Very difficult and difficult complexity grades of malocclusion accounted for almost a quarter of the adolescents (21.6%) which was similar to values obtained in Iranian schoolchildren (26%) [28] but in sharp contrast to that obtained among adolescents in Western Nigeria (9.9%) [24] and 10% in Latvia [26]. The majority of adolescents with malocclusion can be greatly reduced by intercepting and treating during childhood. In the Iranian study [28], only 1.1% of the studied population wore an orthodontic appliance, which indicates a dearth of interceptive orthodontics among Iranian children. Such is the case in Rivers State, where none of the children wore an appliance, and it is just recently that such services started at the University of Port Harcourt Teaching Hospital in the State. Much higher values were obtained in previous clinic-based studies in Nigeria [23], Greece [30], and United States [31] of 60.7%, 61% and 60%, respectively, due to the fact that these are orthodontic patients with obvious needs for treatment.

Moderately complex cases in this study were the least in number (7.5%) which is quite low compared with values from other prevalence studies, 16.1% in Nigeria [24], 14.1% in Latvia [26], and 15.1% in Iran [28]. This value is also much lower than that obtained in clinic-based studies carried out in Nigeria [23] (14.3%), Greece [30] (23%), and USA [31] (22%).

Mild and easy cases in our study (70.9%) were found to be comparable to the 75% obtained in Western Nigeria [23] and 76% obtained in Latvia [26], higher than 58.5% amongst Iranian schoolchildren [28], but in contrast to values obtained among orthodontic patients in Nigeria [23] (25%), Greece [30] (16%), and USA [31] (18%).

Another finding in this study was the significant difference in complexity grades found between male and female adolescents. Twice as many male students (15.1%) had very difficult grades of complexity as compared with the female students (7.7%). This is similar to the findings in the recent Iranian study [28], where a greater number of male (14.8%) than female children (9.1%) were found to have very difficult grades of complexity of their malocclusions although this was not statistically significant ( ), unlike the present study.

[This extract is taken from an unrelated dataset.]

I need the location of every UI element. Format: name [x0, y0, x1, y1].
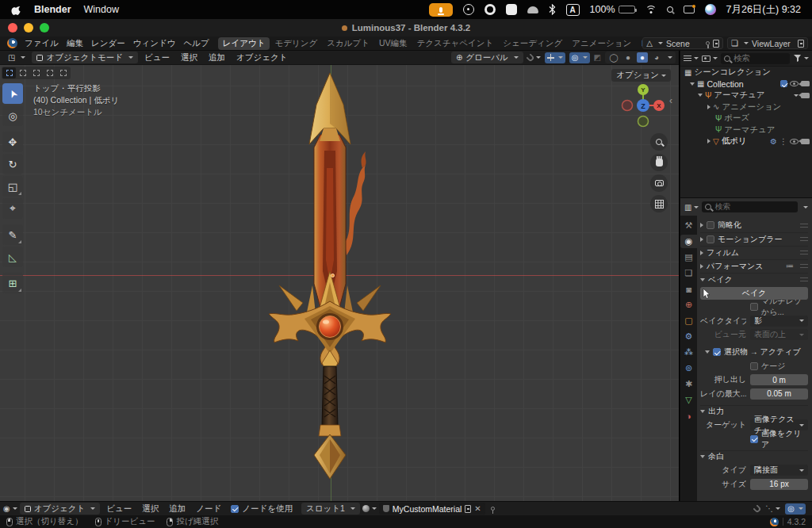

In this study there were also highly significant associations between orthodontic treatment complexity and need because the higher the complexity grade, the higher the degree of treatment need and the greater the severity of the malocclusion. Similar findings have been documented in both epidemiological studies and in orthodontic patient populations in earlier studies in Ibadan [23, 24] using the ICON and DAI and in a US study [25]. The complexity of cases in a particular location is extremely important because cases classified as very difficult, difficult, and moderate in complexity require the skills of specialists to be adequately treated. Richmond et al. [4, 37], as well as Onyeaso and BeGole [31], found the pretreatment ICON score to be a good indicator of treatment difficulty. They reported that cases with higher pretreatment ICON scores took a longer time to treat. Cassinelli et al. [5] reported that complexity or difficulty in achieving an ideal occlusion increases as the severity of the initial malocclusion increases.

5. Conclusion

The overall prevalence of orthodontic treatment need among adolescents aged 12–18 years in Rivers State, Nigeria was 38.1%. Most of the subjects fell into the easy grade of complexity while about a quarter was found to have difficult and very difficult grades of complexity.

As the level of complexity of malocclusion increased, a corresponding increase in treatment need was seen. Although no adequate explanation was found, orthodontic treatment need and complexity were found to be significantly higher amongst males and in the older age group.

Considering the large percentages of adolescents found to have a need for orthodontic treatment as well as difficult and very difficult grades of treatment complexity, we recommend that more attention be given to the training of orthodontic specialists, and that orthodontic care should be subsidised by the Rivers State Government so that it can become affordable to the majority of these adolescents in need of such care.